O nome celacanto tem origem no gênero do Permiano Coelacanthus, que foi o primeiro gênero de celacantos nomeado cientificamente em 1839, tornando-se o gênero-tipo de Coelacanthiformes à medida que outras espécies foram descobertas e nomeadas.[4][5] Bem representados em depósitos de água doce e marinhos desde o período Devoniano (há mais de 410 milhões de anos), acreditava-se que eles haviam sido extintos no Cretáceo Superior, há cerca de 66 milhões de anos.
A primeira espécie viva, Latimeria chalumnae, o celacanto do Oceano Índico Ocidental, foi descrita a partir de espécimes pescados na costa da África do Sul a partir de 1938;[6][7] sabe-se agora que também habitam os mares em torno do Arquipélago das Comores, ao largo da costa leste da África. A segunda espécie, Latimeria menadoensis, o celacanto indonésio, foi descoberta no final da década de 1990, habitando os mares do leste da Indonésia, de Manado a Papua.[8]
O celacanto (mais precisamente, o gênero atual Latimeria) é frequentemente considerado um exemplo de "fóssil vivo" na ciência popular porque era considerado o único membro remanescente de um táxon conhecido apenas por fósseis (um relicto biológico),[9][10]:1 evoluindo um plano corporal semelhante à sua forma atual há aproximadamente 400 milhões de anos.[1] No entanto, estudos de celacantos fósseis mostraram que as formas corporais do celacanto (e seus nichos) eram muito mais diversas do que se pensava anteriormente e frequentemente diferiam significativamente do Latimeria.[11][12][13]
Etimologia
A palavra celacanto é uma adaptação do latim moderno Cœlacanthus ('espinho oco'), do grego antigo κοῖλ-ος (koilos, 'oco') e ἄκανθ-α (akantha, 'espinho'),[14] referindo-se aos raios ocos da barbatana caudal do primeiro espécime fóssil descrito e nomeado por Louis Agassiz em 1839, pertencente ao gênero Coelacanthus.[10]:1 O nome do gênero Latimeria homenageia Marjorie Courtenay-Latimer, que descobriu o primeiro espécime.[15]
Descoberta

Os fósseis mais antigos de celacantos foram descobertos no século XIX. Acreditava-se que os celacantos haviam sido extintos no final do período Cretáceo.[16] Mais intimamente relacionados aos tetrápodes do que aos peixes com nadadeiras raiadas, os celacantos eram considerados uma forma de transição entre peixes e tetrápodes.[17]

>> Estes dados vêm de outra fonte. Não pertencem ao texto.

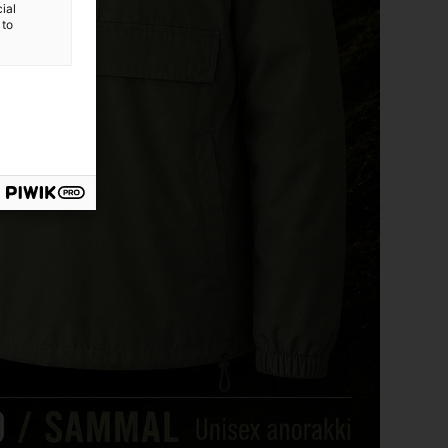
ial
 to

Em 22 de dezembro de 1938, o primeiro espécime de Latimeria foi encontrado na costa leste da África do Sul, no rio Chalumna (atual Tyolomnqa).[6][18][19] A curadora do museu, Marjorie Courtenay-Latimer, descobriu o peixe entre a pesca de um pescador local.[6] Courtenay-Latimer contatou um ictiólogo da Universidade de Rhodes, James Leonard Brierley Smith, enviando-lhe desenhos do peixe, e ele confirmou a importância do peixe com um famoso telegrama: "Esqueleto e brânquias mais importantes preservados = Peixe descrito."[6] Sua descoberta mais de 60 milhões de anos após sua suposta extinção faz do celacanto o exemplo mais conhecido de um táxon Lázaro, um táxon ou linha evolutiva que parece ter desaparecido do registro fóssil apenas para reaparecer muito tempo depois. Desde 1938, celacantos do Oceano Índico Ocidental foram encontrados nas Comores, Quênia, Tanzânia, Moçambique, Madagascar, no Parque da zona húmida de iSimangaliso e ao largo da Costa Sul de Cuazulo-Natal na África do Sul.[20][21]

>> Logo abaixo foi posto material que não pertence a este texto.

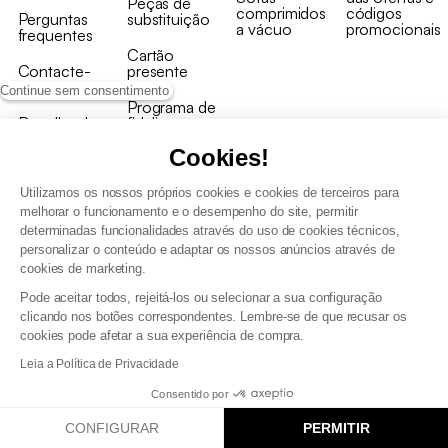
Peças de
comprimidos
códigos
Perguntas
substituição
a vácuo
promocionais
frequentes
Cartão
Contacte-
presente
nos
Continue sem consentimento
Programa de
Recolha de
fidelizaçao
produtos
Cookies!
Utilizamos os nossos próprios cookies e cookies de terceiros para
melhorar o funcionamento e o desempenho do site, permitir
determinadas funcionalidades através do uso de cookies técnicos,
personalizar o conteúdo e adaptar os nossos anúncios através de
Termos e Condições Gerais de Venda e Aviso Legal
cookies de marketing.
Condições Gerais de Utilização do Programa de Fidelização
Pode aceitar todos, rejeitá-los ou selecionar a sua configuração
Gestão de dados pessoais e política de cookies
clicando nos botões correspondentes. Lembre-se de que recusar os
Termos e condições gerais de venda pro
cookies pode afetar a sua experiência de compra.
Declaração de Acessibilidade
Leia a Política de Privacidade
Consentido por
CONFIGURAR
PERMITIR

O espécime do Arquipélago das Comores foi descoberto em dezembro de 1952.[22] Entre 1938 e 1975, 84 espécimes foram capturados e registrados.[23]
A segunda espécie existente, o celacanto indonésio, foi reconhecida pela primeira vez em Manado, Celebes Setentrional, Indonésia, por Mark V. Erdmann e sua esposa Arnaz Mehta em um mercado de peixes local em setembro de 1997, mas eles só conseguiram tirar algumas fotografias do primeiro espécime dessa espécie antes que ele fosse vendido. Depois de confirmar que se tratava de uma descoberta única, Erdmann retornou a Celebes em novembro de 1997 para entrevistar pescadores e procurar outros exemplares. Um segundo espécime foi capturado por um pescador em julho de 1998 e entregue a Erdmann.[24][25] A espécie foi descrita em 1999 por Pouyaud et al.,[26] com base no espécime de Erdmann de 1998[27] e depositada em uma instalação do Instituto Indonésio de Ciências (LIPI).[28]
Distribuição

Na pré-história, os Actinistia estavam espalhados por todo o mundo, sendo encontrados em formações geológicas da Europa,[29][30] Américas,[31][32][33][34] Austrália[35] e da Groenlândia.[36][37][38]

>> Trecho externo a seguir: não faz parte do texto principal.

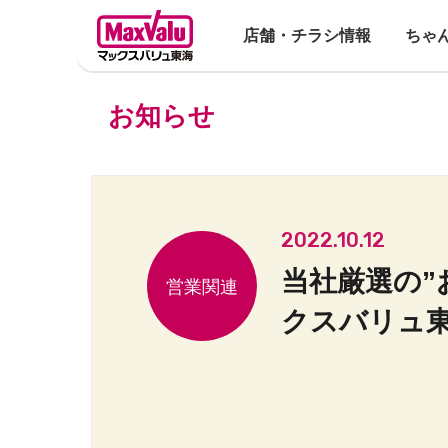
店舗・チラシ情報
ちゃ
お知らせ
2022.10.12
当社厳選の”
クスバリュ東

Algumas espécies de Actinistia, especialmente os Mawsoniidae, foram encontradas em depósitos correspondentes a ambientes salobros e até mesmo de água doce, sugerindo uma capacidade anádroma.[29][30]
As duas espécies existentes de Latimeria, o celacanto do Oceano Índico Ocidental e o celacanto indonésio, estão restritas a alguns locais dentro do Indo-Pacífico e são nomeadas com base em sua distribuição.[39]
Descrição

Os celacantos fazem parte da ordem Sarcopterygii, ou peixes de nadadeiras lobadas, o mesmo clado dos peixes pulmonados e tetrápodes, e todos possuem nadadeiras lobadas em oposição às nadadeiras raiadas. Externamente, diversas características distinguem os celacantos de outros peixes de nadadeiras lobadas: os celacantos possuem 8 nadadeiras, duas dorsais, duas peitorais, duas pélvicas, uma anal e uma caudal. A cauda é quase simétrica e dividida por um tufo terminal de raios que compõem o lobo caudal; este também é chamado de nadadeira trilobada (com 3 lóbulos) ou cauda difícera. Uma cauda secundária que se estende além da cauda primária separa as metades superior e inferior do celacanto. Escamas elasmoides ctenoides atuam como uma espessa armadura para proteger o exterior do celacanto. Diversas características internas também auxiliam na diferenciação dos celacantos de outros peixes de nadadeiras lobadas. Na parte posterior do crânio, o celacanto possui uma dobradiça, a articulação intracraniana, que lhe permite abrir a boca extremamente amplamente. Os celacantos também retêm uma notocorda preenchida com óleo, um tubo oco e pressurizado que é substituído por uma coluna vertebral no início do desenvolvimento embrionário na maioria dos outros vertebrados.[40] O corpo é coberto por escamas elasmoides ctenoides que atuam como armadura.[41]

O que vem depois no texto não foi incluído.